The vocal works on the album are mostly the relics of the court poetry. Their common source is the lyric poetry of the troubadours (written in Provençal) that has united different ideologies as well as styles of music and literature. It has developed in Provance (South France) at the end of the 11th century. The author of Calenda maia (#3), Raimbaut de Vaqueiras is said to have learned this melody from two fiddlers on the road. The work though is not a dance tune, it is much more a troubled confession of a true lover who cannot be consoled by the flowers and the birds in May, because he is waiting for his lady's message and dreading the revenge of her jealous husband. Vaqueiras' contemporary, Jaufrč Rudel is remembered as the "poet of distant love". The noble troubadour wrote his song — at the bank of a stream in springtime with the nightingale singing above — to his lady who appears in the distant sky as if "painted by sweet desires" (#7). Bernart de Ventadorn mostly sang about the joyful moments passing so quickly; in this song here he is praising the noble lady for whom he would gladly endure any suffering (#14). A similar poem was written by Peire Vidal (#18), the famous eccentric who might have also been to Hungary. He is drawing his own portrait with boastful and self-ironical words: "he is yearning for restlessness like the monk for tranquility and is unable to stay at one place".

Two dance songs by Neidhart von Reuenthal from the 13th century represent the German court poetry (Minnesänger) on this recording. The Bavarian knight spent most of his life in Styria. At the beginning of his winter song (#10) he describes the desolate, lifeless landscape, in the other work he is conversing with a golden bird as a metaphor of the beloved one (#11). Both poems are followed by Styrian dance music. His contemporary, Martím Codax is a simple minstrel writing in gallego language. In his first song the girl is asking the sea if it has seen her lover, in the second one the boy is enchanted by the sight of a girl dancing in front of the church in Vigo (#16). This style doesn't originate in the troubadour poetry but rather in their common source, the springtime love songs. The famous Provençal example for this genre (#1) is about making fun of deceived husbands at the spring festivities, the "April queen election".

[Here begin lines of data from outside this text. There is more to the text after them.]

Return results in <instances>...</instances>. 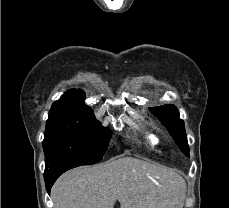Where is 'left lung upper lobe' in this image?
Wrapping results in <instances>:
<instances>
[{
	"label": "left lung upper lobe",
	"instance_id": "left-lung-upper-lobe-1",
	"mask_svg": "<svg viewBox=\"0 0 229 208\" xmlns=\"http://www.w3.org/2000/svg\"><path fill=\"white\" fill-rule=\"evenodd\" d=\"M149 110L168 130L181 151L183 153L189 151L184 122L179 118L177 107L172 104H167L164 106L149 108Z\"/></svg>",
	"mask_w": 229,
	"mask_h": 208
}]
</instances>
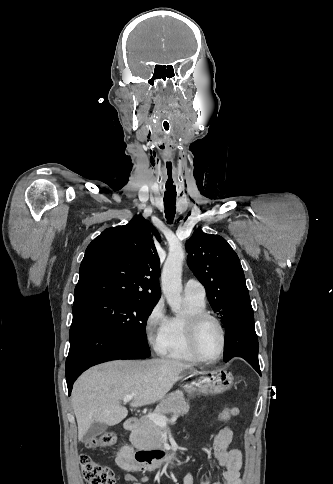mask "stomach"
I'll list each match as a JSON object with an SVG mask.
<instances>
[{"mask_svg": "<svg viewBox=\"0 0 333 484\" xmlns=\"http://www.w3.org/2000/svg\"><path fill=\"white\" fill-rule=\"evenodd\" d=\"M196 376V380L186 384L184 391L188 395H196L198 393L218 395L229 390L234 381V377L226 368H220L208 372H192Z\"/></svg>", "mask_w": 333, "mask_h": 484, "instance_id": "obj_1", "label": "stomach"}]
</instances>
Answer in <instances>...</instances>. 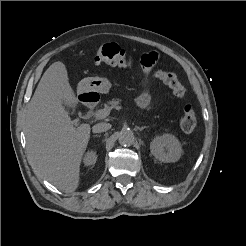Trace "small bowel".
Here are the masks:
<instances>
[{"label":"small bowel","mask_w":246,"mask_h":246,"mask_svg":"<svg viewBox=\"0 0 246 246\" xmlns=\"http://www.w3.org/2000/svg\"><path fill=\"white\" fill-rule=\"evenodd\" d=\"M158 58H159V54L156 52H152L143 56L142 62L146 69L147 75H149L151 68L157 62ZM151 104H152V98L148 90V78H147L145 89L137 98V105L141 109H148L151 106Z\"/></svg>","instance_id":"small-bowel-1"}]
</instances>
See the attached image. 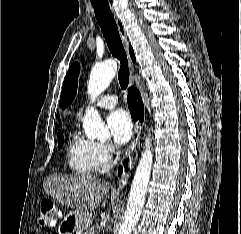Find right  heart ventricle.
Listing matches in <instances>:
<instances>
[{
	"label": "right heart ventricle",
	"mask_w": 241,
	"mask_h": 234,
	"mask_svg": "<svg viewBox=\"0 0 241 234\" xmlns=\"http://www.w3.org/2000/svg\"><path fill=\"white\" fill-rule=\"evenodd\" d=\"M67 161L70 169L77 174L96 173L102 168L98 143L73 132L67 146Z\"/></svg>",
	"instance_id": "e07e8e85"
}]
</instances>
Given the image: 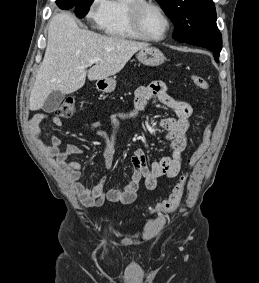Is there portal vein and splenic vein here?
<instances>
[{
	"label": "portal vein and splenic vein",
	"mask_w": 259,
	"mask_h": 283,
	"mask_svg": "<svg viewBox=\"0 0 259 283\" xmlns=\"http://www.w3.org/2000/svg\"><path fill=\"white\" fill-rule=\"evenodd\" d=\"M101 59L98 57L92 58L91 60H89V62L86 64V67H89L95 63H98Z\"/></svg>",
	"instance_id": "portal-vein-and-splenic-vein-1"
}]
</instances>
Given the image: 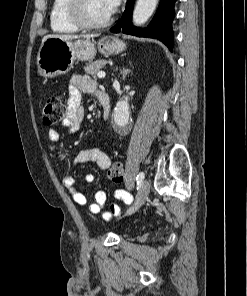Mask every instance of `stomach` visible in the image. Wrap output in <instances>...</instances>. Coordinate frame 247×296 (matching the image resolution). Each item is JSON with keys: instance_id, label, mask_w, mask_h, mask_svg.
I'll return each instance as SVG.
<instances>
[{"instance_id": "1", "label": "stomach", "mask_w": 247, "mask_h": 296, "mask_svg": "<svg viewBox=\"0 0 247 296\" xmlns=\"http://www.w3.org/2000/svg\"><path fill=\"white\" fill-rule=\"evenodd\" d=\"M104 55L118 54L126 49V44L115 37L105 36L97 43L90 39L74 42L59 38H48L38 51V73L44 78H52L67 73L75 60L91 61L97 49Z\"/></svg>"}]
</instances>
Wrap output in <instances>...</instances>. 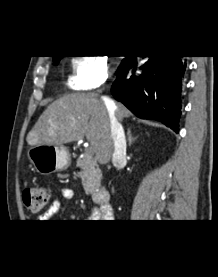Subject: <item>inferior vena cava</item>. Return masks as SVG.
Instances as JSON below:
<instances>
[{"label":"inferior vena cava","instance_id":"1","mask_svg":"<svg viewBox=\"0 0 218 277\" xmlns=\"http://www.w3.org/2000/svg\"><path fill=\"white\" fill-rule=\"evenodd\" d=\"M107 105L110 119L111 136L114 145L112 154L113 166L120 169L126 164V139L122 125L120 124V116L118 109L111 99L103 97Z\"/></svg>","mask_w":218,"mask_h":277}]
</instances>
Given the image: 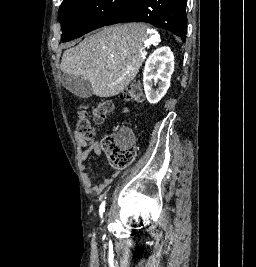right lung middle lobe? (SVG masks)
Here are the masks:
<instances>
[{
	"mask_svg": "<svg viewBox=\"0 0 256 267\" xmlns=\"http://www.w3.org/2000/svg\"><path fill=\"white\" fill-rule=\"evenodd\" d=\"M138 0H64L59 8L63 42L78 38L131 12Z\"/></svg>",
	"mask_w": 256,
	"mask_h": 267,
	"instance_id": "obj_1",
	"label": "right lung middle lobe"
}]
</instances>
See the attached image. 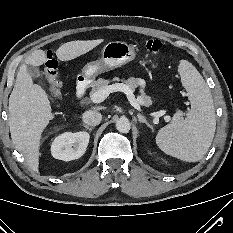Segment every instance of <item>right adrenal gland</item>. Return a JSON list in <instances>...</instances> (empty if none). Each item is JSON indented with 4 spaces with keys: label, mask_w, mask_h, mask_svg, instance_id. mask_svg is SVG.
Here are the masks:
<instances>
[{
    "label": "right adrenal gland",
    "mask_w": 233,
    "mask_h": 233,
    "mask_svg": "<svg viewBox=\"0 0 233 233\" xmlns=\"http://www.w3.org/2000/svg\"><path fill=\"white\" fill-rule=\"evenodd\" d=\"M83 126H84L87 130H89L90 132L93 130V127H89L88 125L83 124Z\"/></svg>",
    "instance_id": "2a0ac1e0"
}]
</instances>
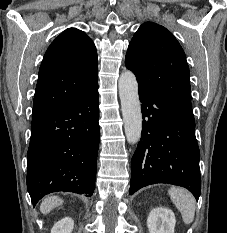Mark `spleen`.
<instances>
[{
    "instance_id": "obj_1",
    "label": "spleen",
    "mask_w": 227,
    "mask_h": 233,
    "mask_svg": "<svg viewBox=\"0 0 227 233\" xmlns=\"http://www.w3.org/2000/svg\"><path fill=\"white\" fill-rule=\"evenodd\" d=\"M172 202L180 211L185 224H190L194 220L196 201L194 196L186 189L171 187L168 191Z\"/></svg>"
}]
</instances>
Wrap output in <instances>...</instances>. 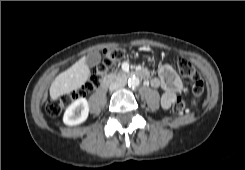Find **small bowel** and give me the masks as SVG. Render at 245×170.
Listing matches in <instances>:
<instances>
[{"label":"small bowel","mask_w":245,"mask_h":170,"mask_svg":"<svg viewBox=\"0 0 245 170\" xmlns=\"http://www.w3.org/2000/svg\"><path fill=\"white\" fill-rule=\"evenodd\" d=\"M150 84L154 88L161 87L164 90L161 103L166 109L172 105L181 87L175 70L169 65H162L159 68V77L153 78Z\"/></svg>","instance_id":"1"}]
</instances>
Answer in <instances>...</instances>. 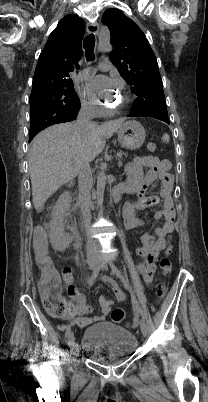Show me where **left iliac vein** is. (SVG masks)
<instances>
[{"instance_id": "obj_1", "label": "left iliac vein", "mask_w": 208, "mask_h": 402, "mask_svg": "<svg viewBox=\"0 0 208 402\" xmlns=\"http://www.w3.org/2000/svg\"><path fill=\"white\" fill-rule=\"evenodd\" d=\"M98 263H99V265H100V268H101L103 271H108V266H107V264L105 263V261H104L101 257H99ZM139 323H140V328H141L142 334H143L144 336H147V334H148V325H147L145 319H144V318H141L140 321H139Z\"/></svg>"}]
</instances>
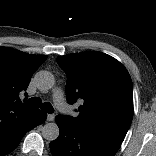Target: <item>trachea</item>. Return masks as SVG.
Wrapping results in <instances>:
<instances>
[{
	"label": "trachea",
	"mask_w": 156,
	"mask_h": 156,
	"mask_svg": "<svg viewBox=\"0 0 156 156\" xmlns=\"http://www.w3.org/2000/svg\"><path fill=\"white\" fill-rule=\"evenodd\" d=\"M26 105L31 108H39L41 106V109L45 111L46 113H53L54 109L53 106L49 102H45L41 104V99L39 97H32L27 102Z\"/></svg>",
	"instance_id": "obj_1"
}]
</instances>
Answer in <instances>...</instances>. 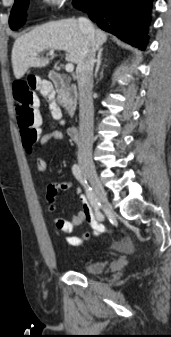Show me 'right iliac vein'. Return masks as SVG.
I'll return each mask as SVG.
<instances>
[{
	"instance_id": "1",
	"label": "right iliac vein",
	"mask_w": 171,
	"mask_h": 337,
	"mask_svg": "<svg viewBox=\"0 0 171 337\" xmlns=\"http://www.w3.org/2000/svg\"><path fill=\"white\" fill-rule=\"evenodd\" d=\"M82 168H83V171H84V174L86 175V177L89 179L93 189H94V192H95V195L98 199V201L103 205V207L105 208H109V203H108V200H107V195H106V192L104 190V187L102 186L98 176H97V173H96V170L93 166L91 165H88L86 163H82Z\"/></svg>"
}]
</instances>
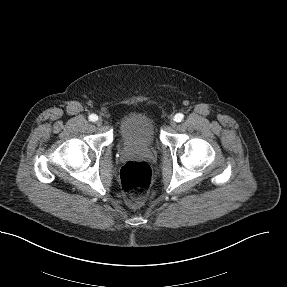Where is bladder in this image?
I'll return each mask as SVG.
<instances>
[{
  "instance_id": "1",
  "label": "bladder",
  "mask_w": 287,
  "mask_h": 287,
  "mask_svg": "<svg viewBox=\"0 0 287 287\" xmlns=\"http://www.w3.org/2000/svg\"><path fill=\"white\" fill-rule=\"evenodd\" d=\"M119 138L124 146L151 147L156 138L153 120L145 113L129 114L120 124Z\"/></svg>"
}]
</instances>
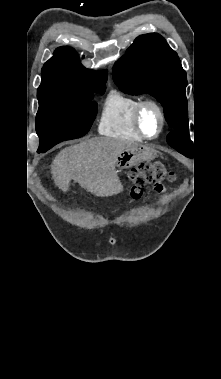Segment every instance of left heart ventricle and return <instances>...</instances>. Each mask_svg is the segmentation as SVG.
<instances>
[{
    "instance_id": "left-heart-ventricle-1",
    "label": "left heart ventricle",
    "mask_w": 221,
    "mask_h": 379,
    "mask_svg": "<svg viewBox=\"0 0 221 379\" xmlns=\"http://www.w3.org/2000/svg\"><path fill=\"white\" fill-rule=\"evenodd\" d=\"M142 126L147 134L153 135L159 127V118L156 111L152 108H147L142 114Z\"/></svg>"
}]
</instances>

The instrumental music of this age raise even more questions, since the rhythmic forms keep the principles of the polyphony, but we can not be sure at all how it was played at a May feast on the countryside. The structural principle of the dance tunes from the few remaining source seems to be almost uniform: longer or shorter opening motives are followed by refrain-like, returning closing parts (estampida structure). This can be observed in the case of 13th century French court music (#4-5, 9b, 12), and of Italian pieces from the beginning of 14th century (#6, 17, 19-20). Il Lamento di Tristano (#8), being woven of slow and dance motifs, shows the laments and the moments of joy of Tristan, who wanders away from his lover — taking as model 'the Shepherd seeking his sheep', well-known in folklore...

Czech dances from the age of King Sigismund (#15) have a slightly different structures. Dutch melodies of the Prague Codex (#13) were originally tenor lines of polyphonic works with fashionable, ornamented top lines in the era of ars nova — but thus "accelerated" they also sound adequate.

Our selection has two aims: on one hand we would like to give these works public in Hungary, most of which were until now only recorded by performers abroad. On the other hand the audience of Western countries can also find our experiments interesting: in performing the medieval works we exploited the means, instruments, the use of melody and text of Eastern European folk music (#2, 5, 18, 20). So not only we play these pieces, but they 'play us', 21th century, Eastern European people.